### Task to carry out:
Please return the listing exactly, line for line.

### Records provided:
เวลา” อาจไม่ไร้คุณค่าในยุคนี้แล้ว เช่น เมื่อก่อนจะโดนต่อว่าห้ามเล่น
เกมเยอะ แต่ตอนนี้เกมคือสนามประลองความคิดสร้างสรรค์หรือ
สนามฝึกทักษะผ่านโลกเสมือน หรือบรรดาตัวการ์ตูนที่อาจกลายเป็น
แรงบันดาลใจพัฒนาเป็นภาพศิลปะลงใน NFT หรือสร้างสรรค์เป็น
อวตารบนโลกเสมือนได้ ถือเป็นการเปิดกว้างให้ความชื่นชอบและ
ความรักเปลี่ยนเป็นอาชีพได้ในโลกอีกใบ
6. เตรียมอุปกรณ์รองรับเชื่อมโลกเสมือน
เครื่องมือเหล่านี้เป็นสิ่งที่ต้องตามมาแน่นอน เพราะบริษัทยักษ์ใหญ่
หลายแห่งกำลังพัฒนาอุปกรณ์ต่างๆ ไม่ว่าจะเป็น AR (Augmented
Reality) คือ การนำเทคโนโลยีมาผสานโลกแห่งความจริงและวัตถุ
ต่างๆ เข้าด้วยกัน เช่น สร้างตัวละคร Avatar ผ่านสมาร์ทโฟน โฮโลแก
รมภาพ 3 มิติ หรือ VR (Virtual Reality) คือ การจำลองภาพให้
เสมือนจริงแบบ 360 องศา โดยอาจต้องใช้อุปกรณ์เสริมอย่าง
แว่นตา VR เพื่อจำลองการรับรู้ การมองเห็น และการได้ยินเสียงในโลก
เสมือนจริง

### Solution to the exercise:
เวลา” อาจไม่ไร้คุณค่าในยุคนี้แล้ว เช่น เมื่อก่อนจะโดนต่อว่าห้ามเล่น
เกมเยอะ แต่ตอนนี้เกมคือสนามประลองความคิดสร้างสรรค์หรือ
สนามฝึกทักษะผ่านโลกเสมือน หรือบรรดาตัวการ์ตูนที่อาจกลายเป็น
แรงบันดาลใจพัฒนาเป็นภาพศิลปะลงใน NFT หรือสร้างสรรค์เป็น
อวตารบนโลกเสมือนได้ ถือเป็นการเปิดกว้างให้ความชื่นชอบและ
ความรักเปลี่ยนเป็นอาชีพได้ในโลกอีกใบ
6. เตรียมอุปกรณ์รองรับเชื่อมโลกเสมือน
เครื่องมือเหล่านี้เป็นสิ่งที่ต้องตามมาแน่นอน เพราะบริษัทยักษ์ใหญ่
หลายแห่งกำลังพัฒนาอุปกรณ์ต่างๆ ไม่ว่าจะเป็น AR (Augmented
Reality) คือ การนำเทคโนโลยีมาผสานโลกแห่งความจริงและวัตถุ
ต่างๆ เข้าด้วยกัน เช่น สร้างตัวละคร Avatar ผ่านสมาร์ทโฟน โฮโลแก
รมภาพ 3 มิติ หรือ VR (Virtual Reality) คือ การจำลองภาพให้
เสมือนจริงแบบ 360 องศา โดยอาจต้องใช้อุปกรณ์เสริมอย่าง
แว่นตา VR เพื่อจำลองการรับรู้ การมองเห็น และการได้ยินเสียงในโลก
เสมือนจริง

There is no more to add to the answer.